Merespons kondisi tersebut, puluhan personel dari Bidang Kedokteran dan Kesehatan (Biddokkes) Polda Jateng yang dipimpin Kasubbid Dokpol Biddokkes Polda Jateng AKBP Supramu, S.K.M., M.Si bersama Sie Dokkes Polres Pekalongan Kota memberikan pelayanan kesehatan bagi warga terdampak banjir yang berada di tempat pengungsian, Selasa (20/1/2026).
Pelayanan kesehatan gratis tersebut dilakukan di Posko Pengungsian SD Negeri 3 Tirto dan Posko Masjid Khusnul Khuluq, Kelurahan Tirto, Kota Pekalongan. Di lokasi tersebut, para pengungsi mendapatkan pemeriksaan langsung oleh dokter umum, disertai pemberian obat dan vitamin sesuai dengan kondisi kesehatan masing-masing.
Kabiddokkes Polda Jawa Tengah, Kombes Pol drg. Agustinus M. H. T., mengatakan bahwa kondisi lingkungan pengungsian berpotensi memicu gangguan kesehatan apabila tidak ditangani sejak dini.
“Dari hasil pemeriksaan, keluhan yang paling banyak kami temukan adalah Infeksi Saluran Pernapasan Akut (ISPA) sebanyak 54 kasus, disusul pusing, hipertensi, diare, hingga keluhan penyakit kronis. Total ada 85 pengungsi yang kami periksa dan seluruhnya telah mendapatkan penanganan medis sesuai hasil pemeriksaan,” ungkapnya.
Ia menjelaskan, pelayanan kesehatan ini penting untuk mencegah kondisi kesehatan pengungsi memburuk, khususnya pada kelompok rentan yang membutuhkan perhatian lebih.
Selain pemeriksaan medis, petugas kesehatan juga memberikan edukasi singkat kepada pengungsi terkait pentingnya menjaga kebersihan diri dan lingkungan di area pengungsian guna menekan risiko penularan penyakit.
Kabid Humas Polda Jawa Tengah, Kombes Pol Artanto, menegaskan bahwa kehadiran personel Polri di lokasi pengungsian merupakan bentuk kepedulian terhadap keselamatan dan kesehatan masyarakat.
“Dalam situasi bencana, keselamatan dan kesehatan masyarakat menjadi prioritas.
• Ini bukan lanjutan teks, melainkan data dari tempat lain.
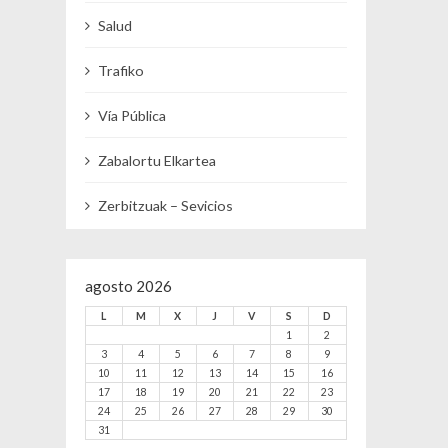
Salud
Trafiko
Vía Pública
Zabalortu Elkartea
Zerbitzuak – Sevicios
agosto 2026
L
M
X
J
V
S
D
1
2
3
4
5
6
7
8
9
10
11
12
13
14
15
16
17
18
19
20
21
22
23
24
25
26
27
28
29
30
31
Polri hadir untuk memastikan para pengungsi mendapatkan pelayanan yang dibutuhkan, termasuk layanan kesehatan, agar mereka tetap kuat dan mampu melalui masa sulit ini,” ujar Kombes Pol Artanto.
Ia menambahkan, Polri akan terus berkoordinasi dengan instansi terkait untuk memastikan penanganan dampak banjir berjalan secara menyeluruh dan berkelanjutan.